** Opening GIVEN RECORDS block **

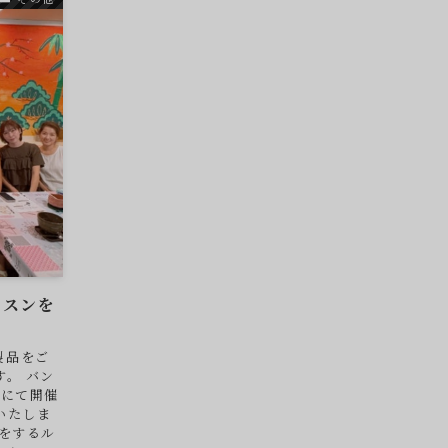
ッスンを
-製品をご
。 バン
ャにて開催
いたしま
をするル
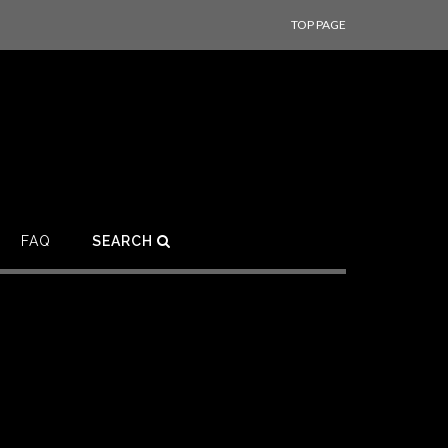
TOP PAGE
FAQ
SEARCH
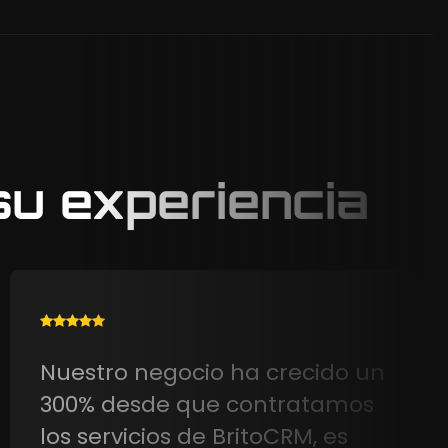
su experiencia
Desde que implementé
BritoCRM, todo se volvió más
organizado. Mis clientes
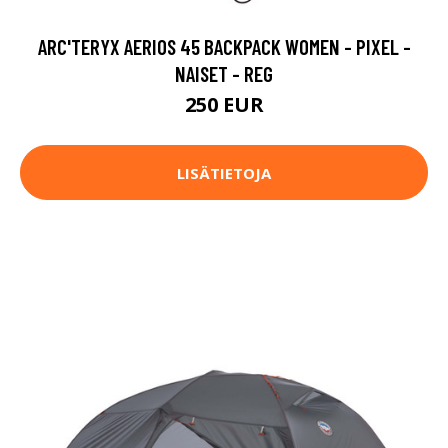
ARC'TERYX AERIOS 45 BACKPACK WOMEN - PIXEL -
NAISET - REG
250 EUR
LISÄTIETOJA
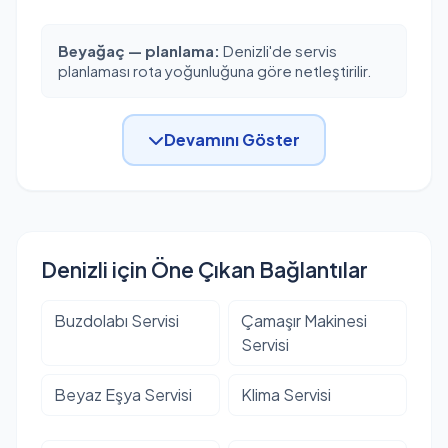
Beyağaç — planlama:
Denizli'de servis
planlaması rota yoğunluğuna göre netleştirilir.
Devamını Göster
Denizli için Öne Çıkan Bağlantılar
Buzdolabı Servisi
Çamaşır Makinesi
Servisi
Beyaz Eşya Servisi
Klima Servisi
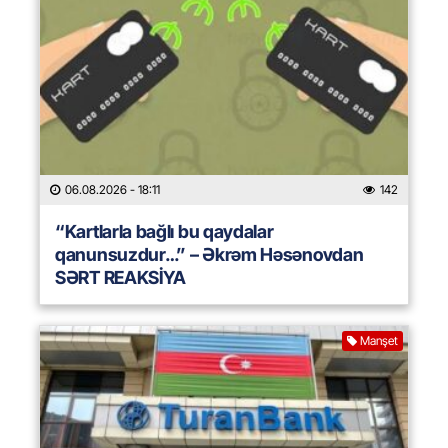
06.08.2026
- 18:11
142
“Kartlarla bağlı bu qaydalar
qanunsuzdur…” – Əkrəm Həsənovdan
SƏRT REAKSİYA
Manşet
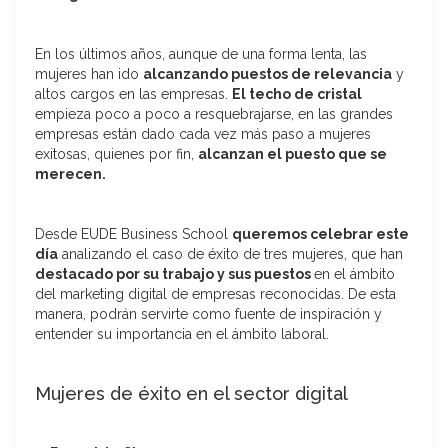
En los últimos años, aunque de una forma lenta, las
mujeres han ido
alcanzando puestos de relevancia
y
altos cargos en las empresas.
El techo de cristal
empieza poco a poco a resquebrajarse, en las grandes
empresas están dado cada vez más paso a mujeres
exitosas, quienes por fin,
alcanzan el puesto que se
merecen.
Desde EUDE Business School
queremos celebrar este
día
analizando el caso de éxito de tres mujeres, que han
destacado por su trabajo y sus puestos
en el ámbito
del marketing digital de empresas reconocidas. De esta
manera, podrán servirte como fuente de inspiración y
entender su importancia en el ámbito laboral.
Mujeres de éxito en el sector digital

** Closing GIVEN RECORDS block **

• **REQUIREMENT**
Please report how many lines of the entries above contain the string "ámbito". Reply with only the number.

• **SOLUTION FOR THIS PROBLEM**
2